Heroes and Evolution

Heroes and Evolution December 27, 2007

I just recently began watching Heroes – from the beginning of season 1. I have done this with several series that I didn’t start watching from the beginning but had recommended to me later. (It was good to have something to do during the long hours of computer problem resolution besides staring at the screen watching it reboot for the nth time).

The first question I found myself asking is whether Heroes or The 4400 came first. Of course, I suppose the answer is X-Men came long before either of them, and so there is no reason to think that one of the two recent series directly inspired the other.

Scientificially, the show treats evolution in a way that is unscientific, and one might say it mythologizes evolution. It treats evolution as this thing that leads to progress and will eventually endow us with telekenesis, the ability to fly without wings, clairvoyance and other magical powers.

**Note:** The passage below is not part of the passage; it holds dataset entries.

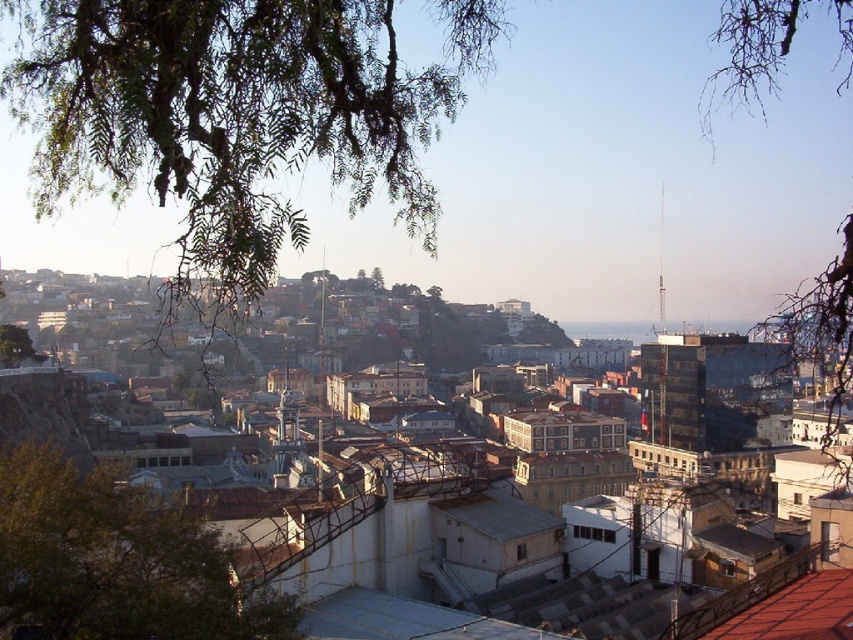 Question: Considering the real-world distances, which object is closest to the green leafy tree at upper left?

Choices:
 (A) green leafy branches at upper left
 (B) bare branches at upper left
 (C) green leafy tree at lower left

Answer: (A)

Question: Is green leafy branches at upper left further to camera compared to green leafy tree at upper left?

Choices:
 (A) yes
 (B) no

Answer: (B)

Question: Can you confirm if bare branches at upper left is positioned to the left of green leafy tree at upper left?

Choices:
 (A) no
 (B) yes

Answer: (A)

Question: In this image, where is green leafy branches at upper left located relative to green leafy tree at upper left?

Choices:
 (A) right
 (B) left

Answer: (A)

Question: Among these points, which one is farthest from the camera?

Choices:
 (A) (218, 44)
 (B) (28, 364)
 (C) (88, 486)
 (D) (723, 77)

Answer: (D)

Question: Which point is closer to the camera?

Choices:
 (A) (734, 42)
 (B) (3, 324)
 (C) (73, 509)
 (D) (387, 131)

Answer: (D) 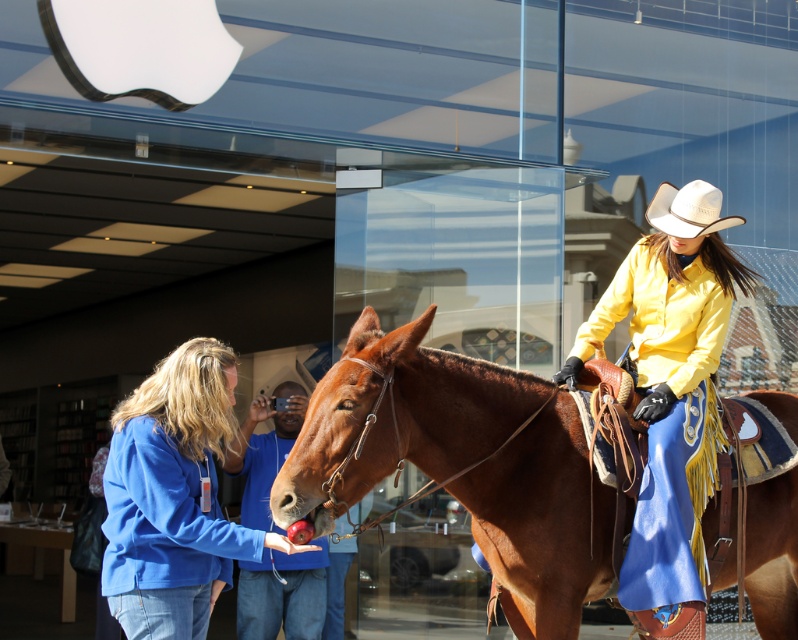 Is point (504, 529) closer to camera compared to point (105, 524)?

No, (504, 529) is further to viewer.

Can you confirm if brown leather horse at center is wider than blue cotton jacket at center?

Yes.

Describe the element at coordinates (399, 417) in the screenshot. I see `brown leather horse at center` at that location.

Find the location of a particular element. brown leather horse at center is located at coordinates (399, 417).

Does blue cotton jacket at center have a greater height compared to white felt cowboy hat at upper right?

Indeed, blue cotton jacket at center has a greater height compared to white felt cowboy hat at upper right.

Which is behind, point (125, 541) or point (702, 230)?

Positioned behind is point (702, 230).

Identify the location of blue cotton jacket at center. This screenshot has width=798, height=640. (174, 497).

Is brown leather horse at center thinner than white felt cowboy hat at upper right?

No.

Which is in front, point (346, 433) or point (702, 202)?

Point (346, 433) is in front.

Identify the location of brown leather horse at center. (399, 417). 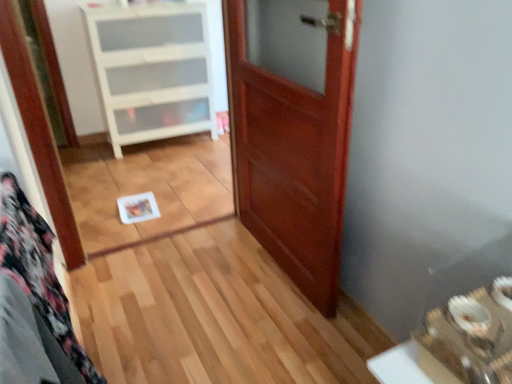 The height and width of the screenshot is (384, 512). Identify the location of free space in front of mahogany wood door at center. (264, 326). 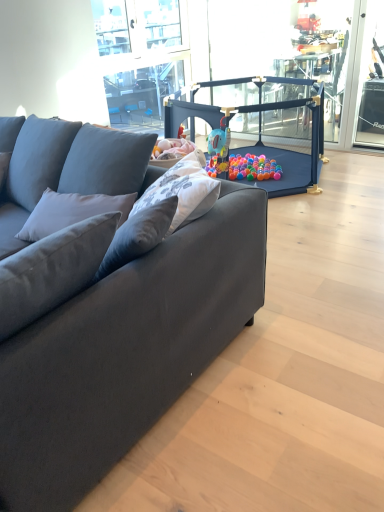 Question: Relative to suede dark gray couch at left, is clear glass window screen at right in front or behind?

Choices:
 (A) behind
 (B) front

Answer: (A)

Question: Is clear glass window screen at right situated inside suede dark gray couch at left or outside?

Choices:
 (A) outside
 (B) inside

Answer: (A)

Question: Estimate the real-world distances between objects in this image. Which object is farther from the clear glass window screen at right?

Choices:
 (A) suede dark gray couch at left
 (B) matte blue playpen at center

Answer: (A)

Question: Which object is positioned closest to the matte blue playpen at center?

Choices:
 (A) clear glass window screen at right
 (B) suede dark gray couch at left

Answer: (A) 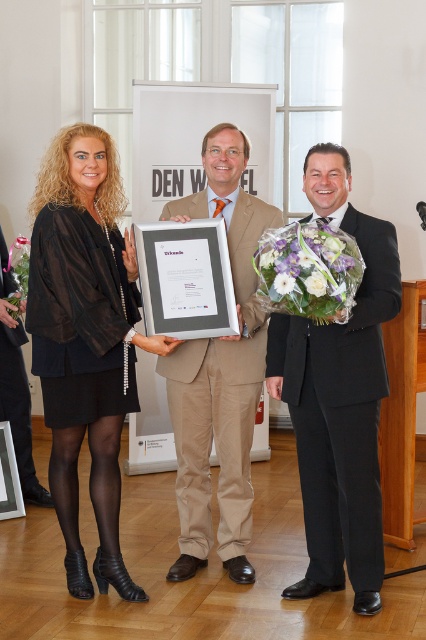 Does black satin dress at center have a larger size compared to white floral bouquet at center?

Yes, black satin dress at center is bigger than white floral bouquet at center.

Does black satin dress at center have a greater width compared to white floral bouquet at center?

Yes.

The image size is (426, 640). What do you see at coordinates (86, 339) in the screenshot?
I see `black satin dress at center` at bounding box center [86, 339].

Image resolution: width=426 pixels, height=640 pixels. I want to click on black satin dress at center, so click(x=86, y=339).

Between point (374, 472) and point (241, 324), which one is positioned in front?

Point (374, 472) is in front.

Is point (339, 186) closer to camera compared to point (244, 404)?

That is True.

Does point (374, 416) come behind point (250, 300)?

No.

Locate an element on the screen. black suit at center is located at coordinates (339, 397).

Does point (310, 280) come farther from viewer compared to point (279, 292)?

That is False.

Between white matte flower at center and white silk flower at center, which one appears on the right side from the viewer's perspective?

white matte flower at center

Locate an element on the screen. The image size is (426, 640). white matte flower at center is located at coordinates (316, 284).

The width and height of the screenshot is (426, 640). Identify the location of white matte flower at center. (316, 284). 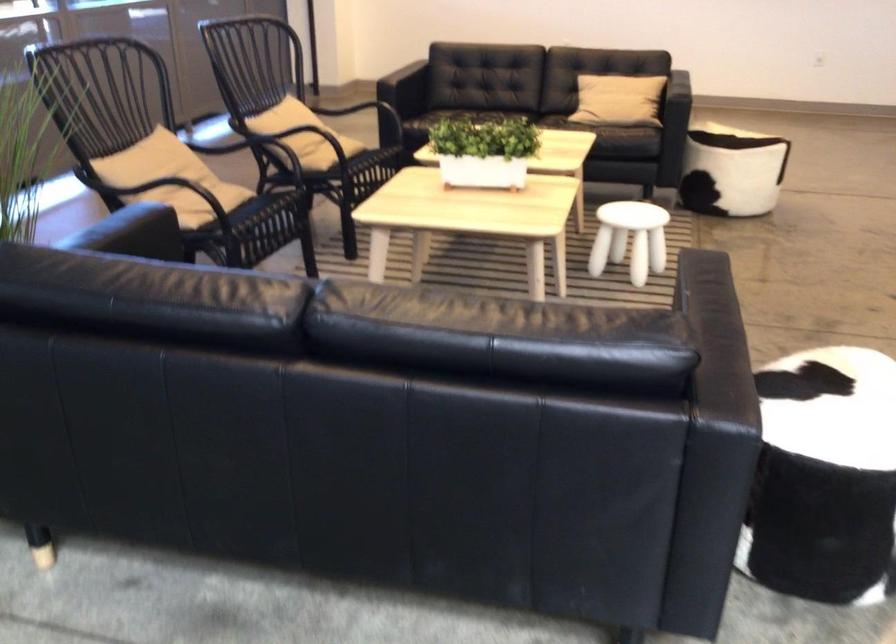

Evolution is not going to save us. It doesn’t have the capacity to do all these things. Technology, on the other hand, might. It has the power to regenerate our cells and perhaps one day allow us to fly with only minimal mechanical paraphernalia attached to us, as power sources become smaller and new forms of propulsion are developed. This doesn’t mean that we should simply mythologize technology, however, and treat it as salvific in the way the original Star Trek series tended to. Technology has the same ambiguity as the Heroes’ powers: the same nanobot technology that might one day enable Claire-like healing might also cause Nikki/Jessica-like personality takeovers and Sylar-like murders. Technology is powerful for accomplishing these sorts of ends, whereas it is unclear that any changes to the human genome, whether natural or artificially-induced, will ever be able to allow us to bend space and time. Thankfully, this doesn’t stop my from enjoying the show, any more than my being more of a skeptical Scully-type stopped me from enjoying the X Files.

I’m still in season 1, so no spoilers please. I will say that my favorite moments so far are when Hiro Nakamura, perfectly fluent in English and without glasses, arrives from the future; and when Petrelli flies in his pyjamas (as all flying superheroes are expected to).